Since hitting an all-time high of almost $69,000 last November, Bitcoin‘s (BTC 4.68%) price has plunged about 70% as of this writing as investors have soured on risky assets. But despite the poor recent performance, this doesn’t mean that the long-term potential for this top cryptocurrency is impaired.
In order for Bitcoin to reach $100,000 per coin, it would need to rise in value roughly fivefold. This might seem like a stretch, but it isn’t out of the realm of possibilities. Let’s take a closer look at what needs to happen.
The store-of-value argument
Bitcoin’s most prominent use case rests on it becoming viewed by investors as a “digital gold.” For decades, gold has been a popular asset for people to park their money in. Bitcoin, however, has four key advantages compared to the precious metal.
Bitcoin is easier to store, as it doesn’t take up any physical space. Secondly, one Bitcoin is divisible to the eighth decimal place (or one-hundred-millionth of one Bitcoin), called a Satoshi. Additionally, thanks to the numerous payment services out there, like a Visa debit card from Coinbase and “Checkout with Crypto” from PayPal, Bitcoin can be used to buy goods and services.
Lastly, Bitcoin is absolutely finite. There will only be 21 million coins ever produced. And this supply cap, coupled with rising demand, supports a higher price over time. The supply of gold, on the other hand, can increase if the price of the metal soars enough to make it economical to search for deposits and open more mines around the world.
These critical characteristics support the argument that Bitcoin could very well be superior to gold as a store of value. Even if Bitcoin’s entire market cap, which stands at $393 billion as of this writing, only reaches 15% of the $12.5 trillion of gold in the world, the price of one coin would eclipse $100,000. I don’t think that’s a huge stretch.
Expanding set of infrastructure and utility
It’s probably very likely that most people’s first interaction with cryptocurrencies is to buy Bitcoin. Luckily, today, there are an unlimited number of ways to purchase the digital asset. Fintech players like Block, Coinbase, PayPal, and Robinhood make it effortless to buy and store Bitcoin with just a few taps on a smartphone.
Then there are more advanced services that might appeal to institutional investors. For example, investment bank Goldman Sachs has a dedicated Bitcoin trading desk. There are also numerous Bitcoin-related exchange-traded funds.

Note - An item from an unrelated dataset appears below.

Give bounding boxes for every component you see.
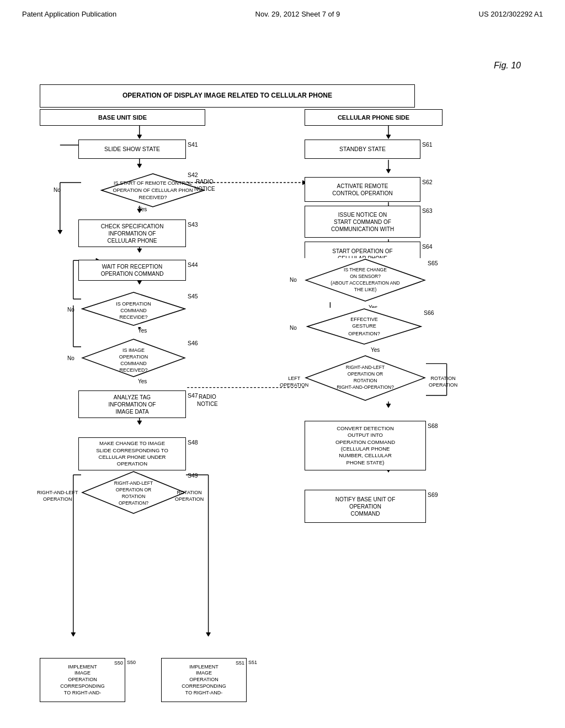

Because fiat currencies, like the U.S. dollar, lose value over time thanks to inflation, major corporations like Block, MicroStrategy, and Tesla have decided to allocate some cash on their balance sheets to Bitcoin. I expect more companies to do this as well.
The growing legitimacy of Bitcoin as an asset has resulted in countries like El Salvador and Central African Republic making it legal tender within their borders. Whether citizens are actually using Bitcoin in their daily lives is another issue, but these moves demonstrate that leaders are taking it seriously.
Besides being used primarily as a store of value, Bitcoin could also play a role in disrupting the $589 billion global market for remittances. Citizens abroad must traditionally pay hefty fees, averaging 6.5% of the transaction size, to money transmitter businesses in order to send money back home to loved ones. Developers must find ways to scale Bitcoin’s network, but with fees that are essentially nonexistent, this is a potential use case that can unlock sizable economic value in the world.
As demand for Bitcoin rises, the price will, too.
One looming threat
The path to $100,000 per coin is not without risks. The biggest factor to consider is the threat of government intervention. Last year, China basically banned mining and owning cryptocurrencies. While leaders in the U.S., like Securities and Exchange Commission Chair Gary Gensler and Federal Reserve Chairman Jerome Powell, have publicly stated that they don’t intend to ban cryptocurrencies, investors will need to pay attention to any developments here.
In May, the While House issued an executive order tasking various governmental agencies with learning more about digital assets and finding ways to regulate them for the safety of consumers. I think this was positive news that signaled the legitimacy of crypto in a way that will be productive for all stakeholders.
Practice patience
Even though it’s the world’s first and most valuable cryptocurrency, investors will want to adopt a very long time horizon. Bitcoin will undoubtedly experience more ups and downs on the way to possibly reaching $100,000. The smart move is to put just 1% of a well-diversified portfolio in it. This way, the downside is limited, and the upside is massive.